Kitchen cabinet refacing is a popular do-it-yourself endeavor, and begins by taking measurements of door and drawer openings to determine the material dimensions. For framed cabinets, a general rule of thumb is to have cabinet doors that overlap the openings by a 1/2 inch all the way around. If a single door is going to cover each cabinet, add 1 inch to the height and width of each opening—this will ensure the 1/2 inch overlap. For a double-door closure, add 1 inch to the opening width, divide by two and subtract 1/16 inch. This last calculation will leave 1/8 inch between the two doors for unimpeded door action. For frameless cabinet doors, the best step is to measure the old doors and round down to the nearest 1/8 inch. Width and height of drawer front openings should be taken as well, and all measurements should be taken to the nearest 1/16 or 1/8 inch, depending on the company supplying the replacement materials and their guidelines for measuring. When using measurements to order doors and materials, always list the width first. And, when you install your new doors, always check for level and plumb.
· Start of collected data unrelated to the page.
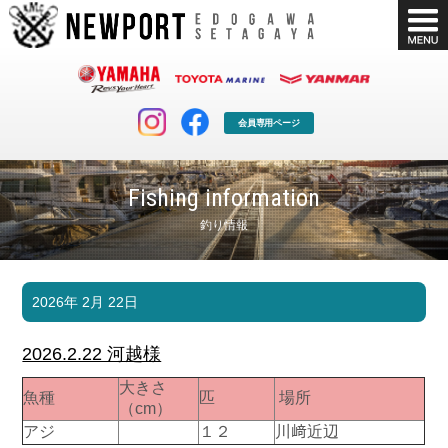
会員専用ページ
Fishing information
釣り情報
マリンクラブ
ボート販売
2026年 2月 22日
マリンライフを堪能したい！
安心・納得のボート選び！
ボート免許
シースタイル
2026.2.22 河越様
長年の実績と信頼！
Sea-Style
大きさ
魚種
匹
場所
店舗情報
公式ブログ
（cm）
Shop Info.
Blog
アジ
１２
川﨑近辺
Concealed hinges—also called European hinges—are screwed into recesses in the backs of the door and the side panel or face frame of the cabinet and are not visible when the door is closed. Most concealed hinges are self-closing, easily adjusted, and limit the door opening to 110 degrees. It is important to keep in mind that the type of cabinet usually determines the type of hinge. A framed cabinet with partially overlaying doors and exposed frames will usually have knuckle, knife, or concealed hinges. Full overlay doors on frameless cabinets will always have concealed hinges.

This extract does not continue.